→ Work request
Line by line, transcribe the data below exactly and pass over the images.

→ Extracted records
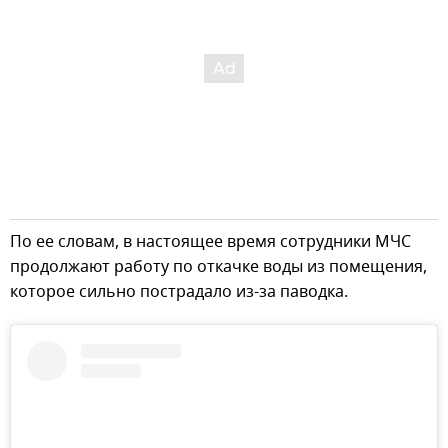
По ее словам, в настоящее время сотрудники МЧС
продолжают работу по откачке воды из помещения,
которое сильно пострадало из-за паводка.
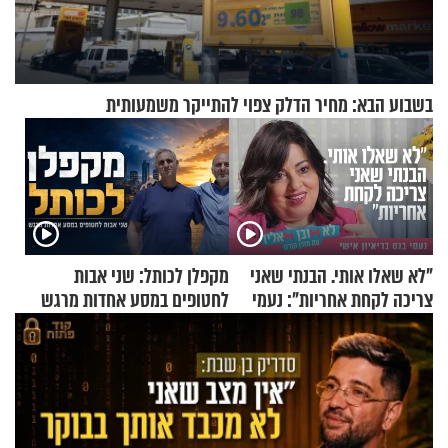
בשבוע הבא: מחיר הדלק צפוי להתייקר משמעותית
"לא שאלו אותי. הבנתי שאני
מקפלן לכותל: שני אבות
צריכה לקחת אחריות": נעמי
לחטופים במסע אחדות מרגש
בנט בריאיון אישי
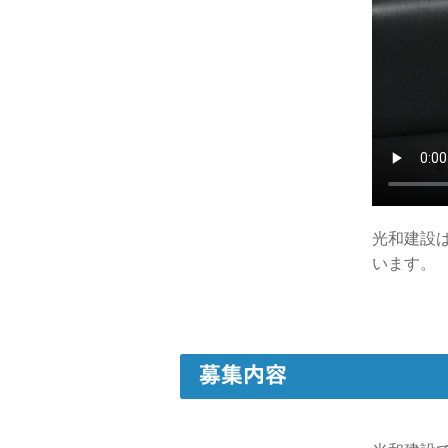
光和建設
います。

→ Result
По ее словам, в настоящее время сотрудники МЧС
продолжают работу по откачке воды из помещения,
которое сильно пострадало из-за паводка.
בשבוע הבא: מחיר הדלק צפוי להתייקר משמעותית
"לא שאלו אותי. הבנתי שאני
מקפלן לכותל: שני אבות
צריכה לקחת אחריות": נעמי
לחטופים במסע אחדות מרגש
בנט בריאיון אישי
光和建設
います。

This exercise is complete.